At some time or another, most people go through a period of sadness, trial, loss, frustration, or failure so disturbing that it feels it will never end. You may be in a difficult marriage, you may be dealing with chronic or terminal illness, trying to come to grips with a terrible betrayal, grieving a deep and aching loss, or going through a period of emptiness and lack of meaning. This period of desolation is often called the dark night of the soul. If you are like most people, you have gone through several dark nights of the soul. You may find yourself in one right now.

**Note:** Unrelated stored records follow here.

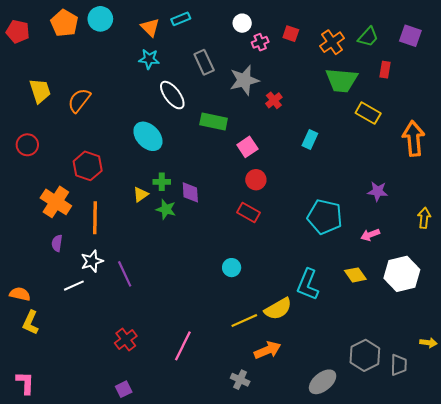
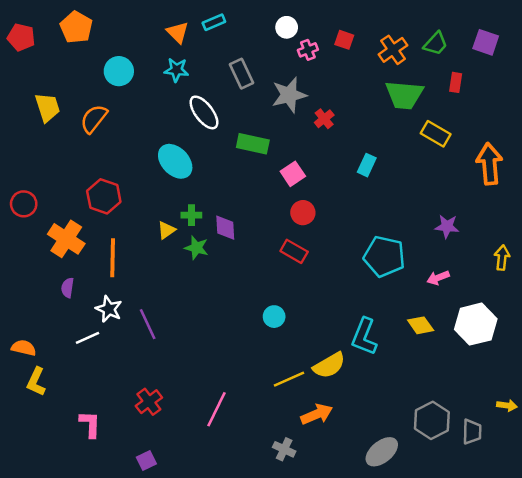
cyan circle: (100, 19) -> (119, 71), moved
red circle: (27, 145) -> (24, 204), moved
white star: (92, 261) -> (109, 309), turned -30
pink L-shape: (25, 383) -> (90, 424), moved

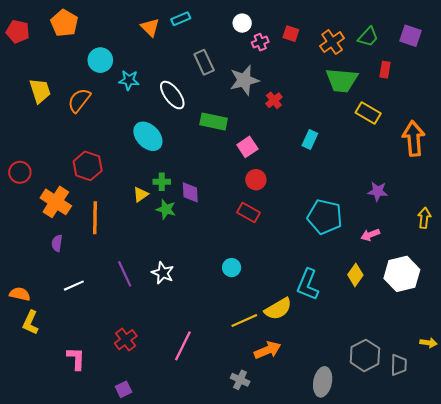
cyan star: (176, 70) -> (129, 80), moved
white star: (109, 309) -> (163, 273), moved
yellow diamond: (421, 325) -> (355, 275), turned 70
gray ellipse: (382, 452) -> (323, 382), turned -40

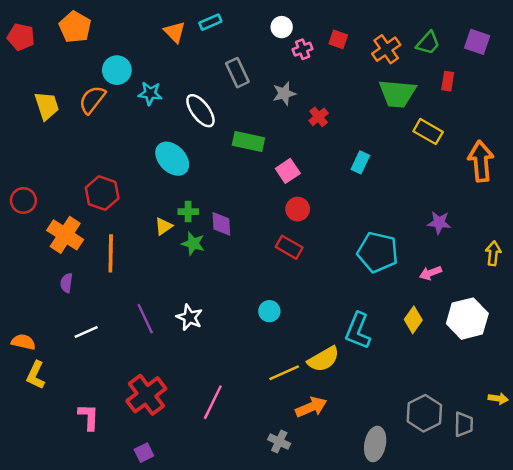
gray star: (244, 80) -> (284, 93), size x0.7
orange semicircle: (79, 100) -> (92, 100), moved
red cross: (126, 340) -> (146, 395), size x1.5

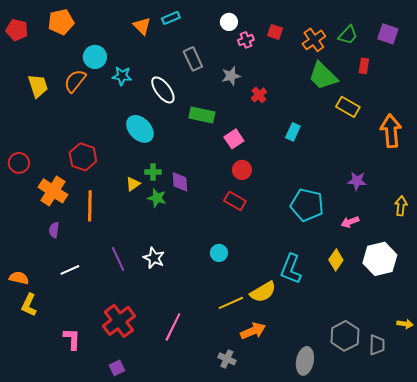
orange pentagon: (75, 27) -> (61, 22), turned 30
green trapezoid: (397, 93) -> (323, 76), turned 40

Both psychology and religion tend to avoid these dark times by hiding behind diagnoses, medication, platitudes, or false assurances, trying to ‘cure’ them or make them go away. But what you are going through is not just a mood or a ‘feeling.’ Rather, as More asserts, and I believe, it is an experience that pares life down to its essentials, and helps you figure out what matters most. This experience is not extraordinary or rare, but a natural part of life. As horrible as it may be at the time, it can deepen your insight and compassion, and offer you an opportunity for a new start, a fresh way of seeing things, a more authentic way of being.
Grief was one of my darkest nights of the soul. Currently I am finding, and suspect that I will continue to find, that dealing with the challenges of aging moves one into a deep silence that can be dark, but can also be restoring, and re-storying.
I once saw an inscription on a tomb that I loved; it read Further In and Higher Up! To accept the dark times as important times of transition and transformation, to find some kind of meaning in them, isn’t easy, but I truly believe that it is another opportunity to deepen our awareness, to be re-born yet again, to move “further in and higher up.”